• Task input:
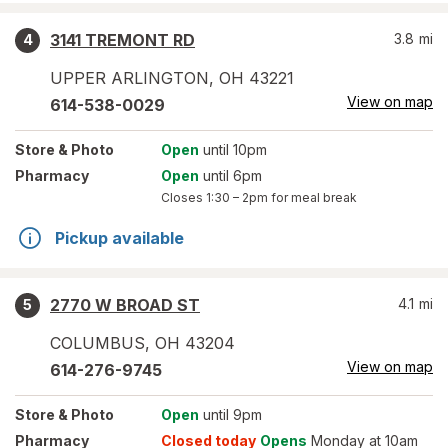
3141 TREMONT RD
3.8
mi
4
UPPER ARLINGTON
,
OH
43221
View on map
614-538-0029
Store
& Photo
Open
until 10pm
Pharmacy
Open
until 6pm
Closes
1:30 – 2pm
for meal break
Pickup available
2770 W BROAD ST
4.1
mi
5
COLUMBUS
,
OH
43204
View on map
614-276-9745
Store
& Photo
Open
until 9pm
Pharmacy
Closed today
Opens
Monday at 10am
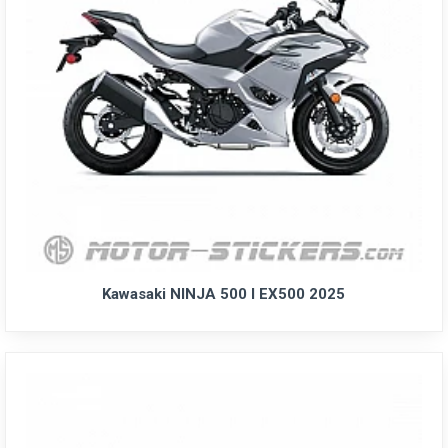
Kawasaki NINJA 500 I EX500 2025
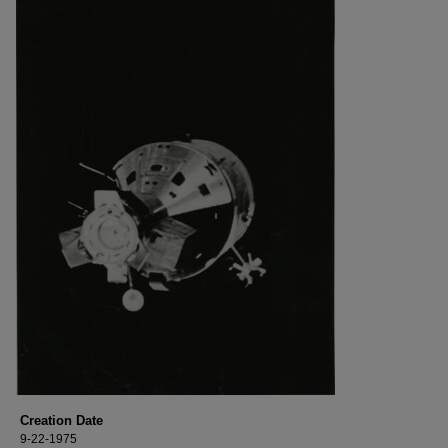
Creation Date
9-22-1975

• Assignment: In the records above, the lines from the one containing "Kawasaki NINJA 500 I EX500 2025" through the last line are to be written out exactly, both ends included and pictures omitted.

• Task answer:
Kawasaki NINJA 500 I EX500 2025
Creation Date
9-22-1975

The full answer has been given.